Yet another potential Covid treatment has fallen by the wayside. This time it's fluvoxamine, an antidepressant, which showed some promise in minimizing serious disease in small trials. But in a large, randomized trial, it flopped completely. The lesson? You need an antiviral drug to treat a viral infection – not a repurposed drug. These have all failed.
If there is a single lesson to be learned from three years of the pandemic, it's that if you're going to try to treat Covid with a drug, it had better be a direct-acting antiviral drug. (1)

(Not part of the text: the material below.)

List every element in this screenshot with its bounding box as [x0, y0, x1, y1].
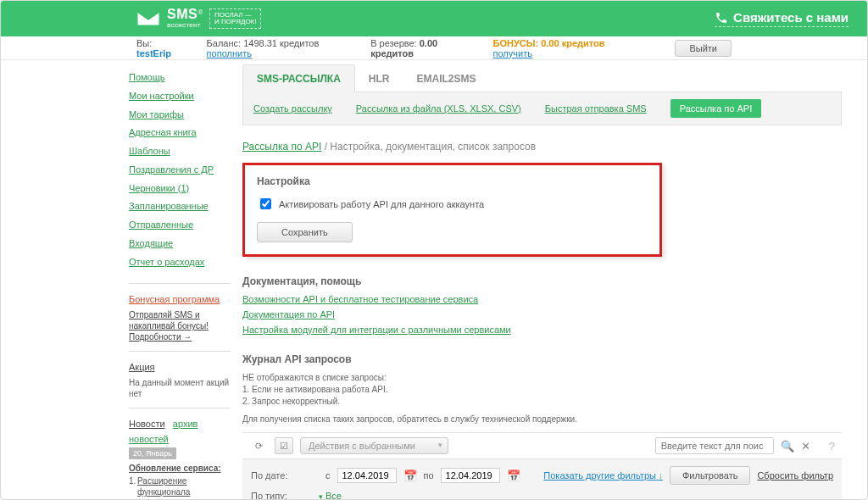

To those of us who have been part of antiviral research campaigns (herpes simplex, HIV, and hepatitis C, in my case), this isn't news. Despite all the wishful thinking about repurposed drugs early on, none of them have panned out. And now, the antidepressant fluvoxamine, once promising, has joined hydroxychloroquine, ivermectin, and lopinavir (2), on the list of potential therapies that failed to show efficacy. (Dr. Katherine Seley-Radke, a professor of chemistry and biochemistry at the University of Maryland, Baltimore County, and an antiviral drug discovery expert, predicted this in a 2020 interview.)
I think it is a huge waste of time testing most of [the repurposed drugs]. Testing antiviral drugs? Yes, absolutely. Testing random drugs that aren’t direct-acting antivirals is just wasting valuable time that could be focused on finding a cure.
Dr. K. Seley-Radtke, 8/13/20
Based on early trials, fluvoxamine arguably showed the most potential as a Covid therapy. A 2020 trial that was published in JAMA showed a hint of efficacy for the drug, but the authors concluded that the trial size was not sufficient (152 patients) to evaluate its effectiveness properly.
But now, a randomized controlled clinical trial with almost 1300 patients answered the question:
Does 50 mg of fluvoxamine twice daily for 10 days, compared with placebo, shorten symptom duration among adult (aged ≥30 years) outpatients with symptomatic mild to moderate COVID-19?
McCarthy et. al., JAMA Network.
The answer is no, which is unfortunate because we are now down to two oral drugs, Paxlovid, and molnupiravir (aka Legavio), and one IV drug, remdesivir (aka Veklury). None of the monoclonal antibodies previously used to prevent severe disease in immune-compromised patients work on newer Omicron subvariants. In November, the FDA revoked emergency authorization for the lone survivor, bebtelovimab.
Fluvoxamine's lack of efficacy is not subtle:
Source: McCarthy et. al., JAMA Network
The authors concluded:
Among outpatients with mild to moderate COVID-19, treatment with 50 mg of fluvoxamine twice daily for 10 days, compared with placebo, did not improve time to sustained recovery. These findings do not support the use of fluvoxamine at this dose and duration in patients with mild to moderate COVID-19.
We need to keep looking for other, possibly better drugs, especially those that operate by a different mechanism of Paxlovid (nirmatrelvir/rotonavir) (3). Dr. Radtke adds:
"The strategy to tame Covid comes from the HIV/AIDS playbook: The discovery and development of multiple classes of direct-acting antiviral drugs that act by known, well-defined mechanisms. Perhaps the most pressing need is a nucleoside RNA polymerase inhibitor with a better safety and efficacy profile than molnupiravir, either as a replacement or in combination with Paxlovid as a way to reduce resistance to either drug. It is important to remember that HIV/AIDS became well-controlled only when "cocktails" of different drug classes became available. The same may prove true here."
(1) A direct-acting antiviral drug works by inhibiting a known, specific step in viral replication. Herpes drugs inhibit DNA synthesis. HIV drugs are grouped into classes that work the same way, for example, inhibiting maturation (protease inhibitors), RNA synthesis, entry into host cells, and others...
(2) Lopinavir made sense to try because it wasn't really a repurposed drug; it's an inhibitor of HIV protease and one of the approved AIDS drugs. Covid also has a protease enzyme, albeit one with a different size and mechanism of action; Nirmatrelvir, the protease inhibitor component in Paxlovid, was designed to inhibit the original SARS-CoV (the early 2000s) virus and also fit the protease binding site on SARS-CoV-2, which had a conserved binding site.
(3) The way to beat drug resistance is to treat a viral infection with at least two drugs that inhibit the virus by different mechanisms. It is more difficult for a virus to develop a fit strain that adapts to mutations in two independent targets.